How do our tendons age?
Chronic tendon disorders are highly incapacitating and increasingly frequent, accounting for a third of all primary-care musculoskeletal consultations in the UK. Increasing age has been demonstrated as a risk factor for a number of different tendon diseases. Tendon disease of the shoulder peaks at 50 years and shows a linear increase with age; a report in the USA identified that rotator cuff tears affected 40% of individuals older than 60, and Achilles tendon disease is most commonly observed in middle age; in people’s 40s and 50s.

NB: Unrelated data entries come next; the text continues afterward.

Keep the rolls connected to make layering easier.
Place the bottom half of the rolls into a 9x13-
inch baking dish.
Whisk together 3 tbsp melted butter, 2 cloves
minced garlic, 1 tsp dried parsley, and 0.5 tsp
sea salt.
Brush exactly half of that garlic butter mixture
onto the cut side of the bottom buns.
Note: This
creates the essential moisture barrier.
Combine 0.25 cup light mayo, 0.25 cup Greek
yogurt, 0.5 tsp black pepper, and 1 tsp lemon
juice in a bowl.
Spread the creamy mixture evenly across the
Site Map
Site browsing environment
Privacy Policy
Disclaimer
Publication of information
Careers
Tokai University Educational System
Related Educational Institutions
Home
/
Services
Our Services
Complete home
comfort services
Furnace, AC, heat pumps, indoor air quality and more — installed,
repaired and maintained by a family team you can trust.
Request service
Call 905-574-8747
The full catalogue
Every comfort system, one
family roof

Tendon functionality and structure rely on the maintenance of a constant internal environment (known as homeostasis). This encompasses both the tendon cells’ metabolism and extracellular matrix molecules; such as collagens and proteoglycans within the tendon tissue. The link between tendon injuries and disease, and increasing age, suggests a slow change to tendon maintenance, which increases susceptibility to damage. Despite the evidence associated between increasing age and tendon damage, changes to tendon mechanical properties with ageing are not clear.
Recent research suggests that age-related changes occur at specific substructure locations within the tendon which may be overlooked by measuring properties of the whole tendon.

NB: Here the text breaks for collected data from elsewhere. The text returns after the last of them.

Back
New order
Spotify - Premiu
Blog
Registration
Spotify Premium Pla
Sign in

The substructure of a tendon
For example, we investigated two substructural locations; the fascicular matrix (FM) and the interfascicular matrix (IFM) in the tendon of a horse. The horse is a good model in which to study musculoskeletal ageing as it is a relatively long-lived, athletic species which experiences similar age-related musculoskeletal diseases to humans. In both species, the most commonly injured tendons are those that store and return energy during movement. These are the Achilles tendon in the human, and the superficial digital flexor tendon (SDFT) in the horse.
In our study, we assessed the proteomic profile of the fascicular matrix and interfascicular matrix in young and old horses and found that with ageing, there were differences in the types of proteins that change dependent on the substructure location.
The images below show a cross section of the horse tendon before and after laser capture microdissection.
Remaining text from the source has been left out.